Le prévenu, 40 ans, natif d’Autun, lui oppose : « Pourquoi je me serais sauvé pour permis non prorogé alors que par ailleurs je suis clean ? » Après une cure de deux mois, il dit ne prendre plus que des médicaments pour accompagner ses abstinences (méthadone pour la drogue, baclofène pour l’alcool).
Le procureur
« Monsieur est connu pour d’innombrables délits routiers, des oppositions à contrôle, délit de fuite, refus d’obtempérer. Je ne suis donc pas surpris de son attitude. Quand il passe devant les gendarmes, il roule à allure tempérée, les gendarmes peuvent le reconnaître. Le véhicule : sa mère confirme spontanément, et c’est d’ailleurs le seul témoignage spontané qu’on a au dossier, que c’est bien lui qui en a l’usage.
L’attitude de monsieur, ensuite : il ne répond pas, ne se présente pas. Il ne va à la brigade que le 8 octobre.
Ça a laissé à tout le monde le temps de s’accorder. Il a fait un dépôt de plainte en ligne pour le vol de la Peugeot 206, le 22 septembre : la probabilité, si toutefois ce vol a existé, que le voleur ressemble à monsieur, est inexistante. »
Le procureur se dit frappé par ces attestations qui sont trop semblables. La présidente avait observé une tournure de phrase, du beau-père du prévenu, qui désigne sa propre fille comme étant « la femme de monsieur X ».
« C’est curieux comme façon de dire. »
Vu les antécédents judiciaires, vu le temps clair et sec, donc vu la visibilité le samedi 20 septembre en fin de journée, vu les témoignages des gendarmes, vu le sérieux doute sur le vol du véhicule, vu le temps pris pour préparer une version, le procureur requiert la peine de 12 mois de prison et 400 euros d’amende pour les contraventions.
L’avocat, c’était annoncé, plaide une relaxe
« Monsieur vous dit qu’il était parti en week-end. A 19h25, fin septembre, le soleil commence à décliner, on ne peut exclure une erreur. Il est possible que ladite reconnaissance formelle de monsieur, soit une reconnaissance induite par la plaque d’immatriculation et le témoignage de sa mère. Ses antécédents parlent contre lui. Mais la photo tirée du fichier TAJ ne figure pas au dossier…

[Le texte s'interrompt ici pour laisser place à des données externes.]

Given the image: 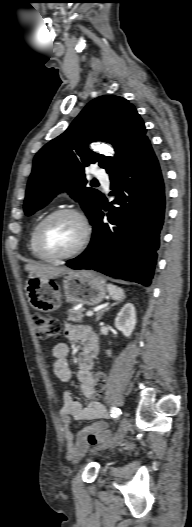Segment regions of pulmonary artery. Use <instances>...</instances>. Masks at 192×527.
<instances>
[{
    "mask_svg": "<svg viewBox=\"0 0 192 527\" xmlns=\"http://www.w3.org/2000/svg\"><path fill=\"white\" fill-rule=\"evenodd\" d=\"M95 178L99 180L105 187V189L108 191L109 189V178L107 174L102 170L95 171Z\"/></svg>",
    "mask_w": 192,
    "mask_h": 527,
    "instance_id": "obj_1",
    "label": "pulmonary artery"
}]
</instances>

Du coup on ne peut pas vérifier à notre tour, plaide maître Duquennoy. La fête de famille, les témoignages : il est impossible qu’il soit l’auteur des infractions. Vous n’avez rien d’autre. Personne ne constate son absence et vous n’avez pas de bornage de téléphone. »
Ce dernier point pourrait susciter des regrets au parquet, mais toute exploitation de la téléphonie, en termes de bornage, est interdite tant que l’infraction n’est pas associée à une peine supérieure ou égale à 3 ans.
« Monsieur avait des problèmes avec les stupéfiants, il n’en a plus. Le permis non prorogé n’entraîne qu’une contravention, il n’avait donc aucune raison de se soustraire à un contrôle. Je demande qu’il soit relaxé. »
Relaxe
Le tribunal, après en avoir délibéré, estime qu’il n’y a pas suffisamment de pièces établissant « une certitude » pour entrer en voie de condamnation. Le prévenu est donc relaxé, au bénéfice du doute.